An artist’s impression of Boom Technology’s proposed 45-seat commercial supersonic jet next to the XB-1 ‘Baby Boom’ technology demonstrator that will be used to test the concept. (Boom Technology)
According to Boom Technology CEO and founder Blake Scholl, the new SSJ will take advantage of new technology which has been proven in use. “Technology has moved on since Concorde, particularly with the development of more efficient engines while new construction materials are better able to cope with the rigours of supersonic flight,” says Scholl.
The principal three innovations will be medium-bypass turbofan engines based on a commercial engine core, advanced aerodynamics optimised through simulation tests and carbon fibre reinforced plastic.
Technical illustrations of the Boom XB-1 technical demonstrator showing the chine wing extension and the area-ruled tapering of the rear fuselage. (Boom Technology)
Using data gained from over a thousand simulated wind-tunnel tests, the SSJ has incorporated three additional aerodynamic features: an area-ruled fuselage, a chine, and a refined delta wing. “The Boom aircraft is much more dynamically shaped,” says Scholl. “Supersonic performance is highly sensitive to aircraft cross-sectional area, so the fuselage is ‘area ruled’, where the cross-section area is carefully controlled to reduce disturbances to the surrounding air. Our aircraft features a gentle tapering in the aft cabin where the wings are thickest, reducing cross section and disturbances to the surrounding air. The centre of lift shifts aft as a supersonic aircraft gains speed, creating challenges for balance and control. To mitigate this shift, we incorporate a chine wing extension that stretches toward the nose which generates more lift supersonically than subsonically, contributing to a natural balance across a wide range of speeds. At take-off and landing, the chine generates a stable overwing vortex, increasing lift and reducing take-off and landing speeds.”

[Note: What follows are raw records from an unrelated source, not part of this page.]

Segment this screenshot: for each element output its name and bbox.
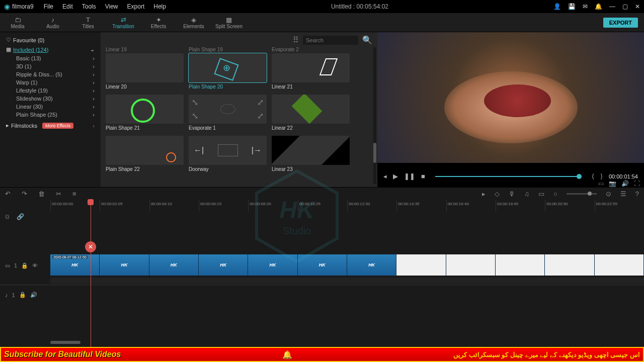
track-head-video[interactable]: ▭ 1 🔒 👁	[0, 251, 50, 280]
pause-icon[interactable]: ❚❚	[404, 172, 415, 180]
undo-icon[interactable]: ↶	[5, 190, 11, 198]
sidebar-favourite[interactable]: ♡ Favourite (0)	[4, 35, 97, 45]
timeline: 00:00:00:0000:00:02:0500:00:04:1000:00:0…	[0, 200, 644, 347]
window-title: Untitled : 00:05:54:02	[166, 3, 553, 10]
close-icon[interactable]: ✕	[635, 3, 640, 10]
minimize-icon[interactable]: —	[609, 3, 615, 10]
link-icon[interactable]: 🔗	[17, 213, 24, 220]
transition-thumb[interactable]: ←||→Doorway	[189, 136, 267, 172]
tab-media[interactable]: 🗀Media	[0, 15, 35, 31]
split-icon[interactable]: ✂	[56, 190, 61, 198]
menu-tools[interactable]: Tools	[82, 3, 96, 10]
speaker-icon[interactable]: 🔊	[30, 292, 37, 298]
clip-frame: HK	[248, 254, 297, 276]
marker-icon[interactable]: ◇	[495, 190, 500, 198]
menu-view[interactable]: View	[105, 3, 118, 10]
ruler-mark: 00:00:08:20	[248, 200, 297, 211]
transition-thumb[interactable]: Plain Shape 21	[106, 95, 184, 131]
tab-audio[interactable]: ♪Audio	[35, 15, 70, 31]
audio-track-lane[interactable]	[50, 285, 644, 305]
mark-in-icon[interactable]: ⟨	[592, 172, 594, 180]
preview-panel: ◂ ▶ ❚❚ ■ ⟨ ⟩ 00:00:01:54 ▭ 📷 🔊 ⛶	[377, 32, 644, 187]
tab-titles[interactable]: TTitles	[70, 15, 106, 31]
sidebar-sub[interactable]: Slideshow (30)›	[4, 95, 97, 103]
menu-edit[interactable]: Edit	[62, 3, 73, 10]
stop-icon[interactable]: ■	[421, 172, 425, 180]
magnet-icon[interactable]: ⧉	[5, 213, 10, 220]
mark-out-icon[interactable]: ⟩	[600, 172, 603, 180]
tab-split-screen[interactable]: ▦Split Screen	[211, 15, 247, 31]
maximize-icon[interactable]: ▢	[622, 3, 628, 10]
transition-thumb[interactable]: Plain Shape 22	[106, 136, 184, 172]
transition-thumb[interactable]: ⊕Plain Shape 20	[189, 53, 267, 89]
lock-icon[interactable]: 🔒	[21, 262, 28, 269]
mixer-icon[interactable]: ♫	[524, 190, 529, 198]
video-track-lane[interactable]: 2020-08-07 08-12-50 HKHKHKHKHKHKHK	[50, 251, 644, 280]
sidebar-sub[interactable]: 3D (1)›	[4, 62, 97, 70]
timeline-hscroll[interactable]	[50, 341, 80, 344]
tab-effects[interactable]: ✦Effects	[141, 15, 176, 31]
transition-thumb[interactable]: Linear 23	[272, 136, 350, 172]
playhead-close-icon[interactable]: ✕	[85, 241, 96, 252]
sidebar-sub[interactable]: Warp (1)›	[4, 78, 97, 86]
clip-frame	[496, 254, 545, 276]
voiceover-icon[interactable]: 🎙	[509, 190, 515, 198]
more-effects-badge[interactable]: More Effects	[42, 123, 73, 129]
quality-icon[interactable]: ▭	[598, 180, 604, 187]
adjust-icon[interactable]: ≡	[72, 190, 76, 198]
fit-icon[interactable]: ⊙	[606, 190, 611, 198]
fullscreen-icon[interactable]: ⛶	[634, 180, 640, 187]
notify-icon[interactable]: 🔔	[595, 3, 602, 10]
ratio-icon[interactable]: ▭	[538, 190, 544, 198]
zoom-slider[interactable]	[567, 193, 597, 195]
sidebar-sub[interactable]: Lifestyle (19)›	[4, 86, 97, 95]
playhead[interactable]: ✕	[91, 200, 91, 347]
mail-icon[interactable]: ✉	[583, 3, 588, 10]
tab-transition[interactable]: ⇄Transition	[106, 15, 141, 31]
timeline-ruler[interactable]: 00:00:00:0000:00:02:0500:00:04:1000:00:0…	[0, 200, 644, 211]
preview-timecode: 00:00:01:54	[609, 173, 638, 179]
preview-scrubber[interactable]	[435, 176, 582, 177]
search-icon[interactable]: 🔍	[362, 35, 372, 45]
delete-icon[interactable]: 🗑	[38, 190, 45, 198]
record-icon[interactable]: ○	[553, 190, 557, 198]
transition-thumb[interactable]: ⤡⤢⤡⤢Evaporate 1	[189, 95, 267, 131]
grid-view-icon[interactable]: ⠿	[293, 35, 299, 45]
track-head-audio[interactable]: ♪ 1 🔒 🔊	[0, 285, 50, 305]
help-icon[interactable]: ?	[635, 190, 639, 198]
lock-icon[interactable]: 🔒	[19, 292, 26, 298]
snapshot-icon[interactable]: 📷	[609, 180, 616, 187]
video-track: ▭ 1 🔒 👁 2020-08-07 08-12-50 HKHKHKHKHKHK…	[0, 251, 644, 280]
search-input[interactable]	[303, 36, 358, 45]
save-icon[interactable]: 💾	[568, 3, 576, 10]
video-track-icon: ▭	[5, 262, 10, 269]
preview-viewport[interactable]	[377, 32, 644, 163]
sidebar-sub[interactable]: Ripple & Diss... (5)›	[4, 70, 97, 78]
user-icon[interactable]: 👤	[553, 3, 561, 10]
transition-thumb[interactable]: Linear 22	[272, 95, 350, 131]
prev-frame-icon[interactable]: ◂	[383, 172, 387, 180]
render-icon[interactable]: ▸	[482, 190, 486, 198]
eye-icon[interactable]: 👁	[32, 262, 38, 268]
export-button[interactable]: EXPORT	[603, 18, 638, 28]
transition-thumb[interactable]: Linear 20	[106, 53, 184, 89]
heart-icon: ♡	[6, 37, 11, 43]
track-manage-icon[interactable]: ☰	[620, 190, 626, 198]
volume-icon[interactable]: 🔊	[621, 180, 629, 187]
menu-help[interactable]: Help	[153, 3, 166, 10]
sidebar-sub[interactable]: Basic (13)›	[4, 54, 97, 62]
transition-thumb[interactable]: Linear 21	[272, 53, 350, 89]
browser-scrollbar[interactable]	[373, 47, 376, 184]
favourite-label: Favourite (0)	[13, 37, 44, 43]
window-buttons: 👤 💾 ✉ 🔔 — ▢ ✕	[553, 3, 640, 10]
sidebar-included[interactable]: ▦ Included (124) ⌄	[4, 45, 97, 54]
play-icon[interactable]: ▶	[393, 172, 398, 180]
menu-file[interactable]: File	[44, 3, 53, 10]
sidebar-filmstocks[interactable]: ▸ Filmstocks More Effects ›	[4, 121, 97, 130]
tab-elements[interactable]: ◈Elements	[176, 15, 211, 31]
sidebar-sub[interactable]: Plain Shape (25)›	[4, 111, 97, 119]
sidebar-sub[interactable]: Linear (30)›	[4, 103, 97, 111]
menu-export[interactable]: Export	[127, 3, 145, 10]
redo-icon[interactable]: ↷	[22, 190, 27, 198]
chevron-down-icon: ⌄	[90, 46, 95, 53]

The wing of the SSJ also features high-efficiency aerofoils, a gentle camber and a swept trailing edge which reduces supersonic-induced drag and reduces the sonic boom.
Initial structural components are in fabrication. (Boom Technology)
Boom has also been able to take advantage of newer, lighter materials that were not available when the Concorde was built. Instead of aluminum alloy, the SSJ will use moulded layers of resin-infused carbon fabric to create a strong and lightweight structure in the exact dynamic shape desired. According to Boom, this will enable the SSJ to fly faster than Concorde, as carbon-based materials are better able to handle the stresses of supersonic flight and will not expand as much as aluminium at the high temperatures encountered at speeds of over Mach 2.2.
Boom is sourcing the components for the SSJ from different suppliers. Tencate will provide carbon fibre while the composite structures will be fabricated by Blue Force. The skin components of the aircraft will feature a layer of copper mesh for lightning protection.
Inside the SSJ
Each passenger seat in the SSJ will have a large personal window. (Boom Technology)
The standard production Boom SSJ will be able to carry up to 45 passengers, four flight attendants and two crew. A high-density version is also being considered which could accommodate up to 55 passengers. All the seats on the standard version will have a large personal window, direct aisle access and a dedicated overhead bin. There will also be two lavatories. The cabin would be fitted with an environmental control system which takes compressed air from the engines, cools it through a fuel/air heat exchanger and then expands it to a comfortable cabin pressure. A dual redundant oxygen system is available in case of loss of cabin pressure.
The cockpit will be fitted with Honeywell avionics, as well as centre sticks and rudder pedals for both seats, allowing a pilot in either seat to fly the aircraft. A manually-controlled hydraulically-powered system will enable the pilots to fly with a lightweight touch while giving precise, responsive control of roll, pitch, and yaw. It will also include an electronic yaw damper that will provide control across a wide range of speeds.
Baby Boom demonstrator
Artist's concept of the Boom XB-1 demonstrator. (Boom Technology)
To trial the technologies to be used in the full-size Boom SSJ, Boom Technology is constructing a 1/3 scale version XB-1 Supersonic Demonstrator. Nicknamed the ‘Baby Boom’, the 68ft long, 17ft wingspan prototype is to be assembled at Boom’s headquarters at Centennial Airport in Denver. The aircraft’s systems have been ground tested, initial structural components are in fabrication and final assembly and vehicle integration is to commence shortly.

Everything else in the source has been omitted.